## ACTION ITEM
Please count the lines in this listing that include the string "Seine", and give only the number.

□ □ □ □ □

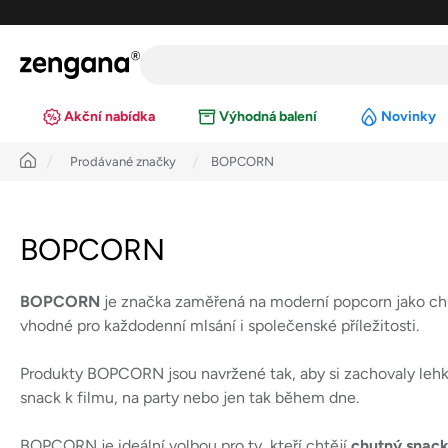
Přejít
na
obsah
Akční nabídka
Výhodná balení
Novinky
Úvod
Prodávané značky
BOPCORN
BOPCORN
BOPCORN
je značka zaměřená na moderní popcorn jako chu
vhodné pro každodenní mlsání i společenské příležitosti.
Produkty BOPCORN jsou navržené tak, aby si zachovaly lehko
snack k filmu, na party nebo jen tak během dne.
BOPCORN je ideální volbou pro ty, kteří chtějí
chutný snack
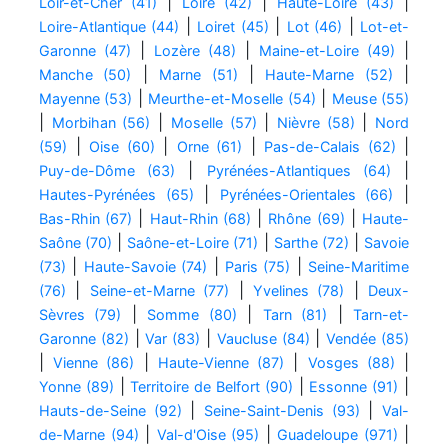
|
|
|
Loir-et-Cher (41)
Loire (42)
Haute-Loire (43)
|
|
|
Loire-Atlantique (44)
Loiret (45)
Lot (46)
Lot-et-
|
|
|
Garonne (47)
Lozère (48)
Maine-et-Loire (49)
|
|
|
Manche (50)
Marne (51)
Haute-Marne (52)
|
|
Mayenne (53)
Meurthe-et-Moselle (54)
Meuse (55)
|
|
|
|
Morbihan (56)
Moselle (57)
Nièvre (58)
Nord
|
|
|
|
(59)
Oise (60)
Orne (61)
Pas-de-Calais (62)
|
|
Puy-de-Dôme (63)
Pyrénées-Atlantiques (64)
|
|
Hautes-Pyrénées (65)
Pyrénées-Orientales (66)
|
|
|
Bas-Rhin (67)
Haut-Rhin (68)
Rhône (69)
Haute-
|
|
|
Saône (70)
Saône-et-Loire (71)
Sarthe (72)
Savoie
|
|
|
(73)
Haute-Savoie (74)
Paris (75)
Seine-Maritime
|
|
|
(76)
Seine-et-Marne (77)
Yvelines (78)
Deux-
|
|
|
Sèvres (79)
Somme (80)
Tarn (81)
Tarn-et-
|
|
|
Garonne (82)
Var (83)
Vaucluse (84)
Vendée (85)
|
|
|
|
Vienne (86)
Haute-Vienne (87)
Vosges (88)
|
|
|
Yonne (89)
Territoire de Belfort (90)
Essonne (91)
|
|
Hauts-de-Seine (92)
Seine-Saint-Denis (93)
Val-
|
|
|
de-Marne (94)
Val-d'Oise (95)
Guadeloupe (971)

□ □ □ □ □

## SOLUTION TO THIS PROBLEM
4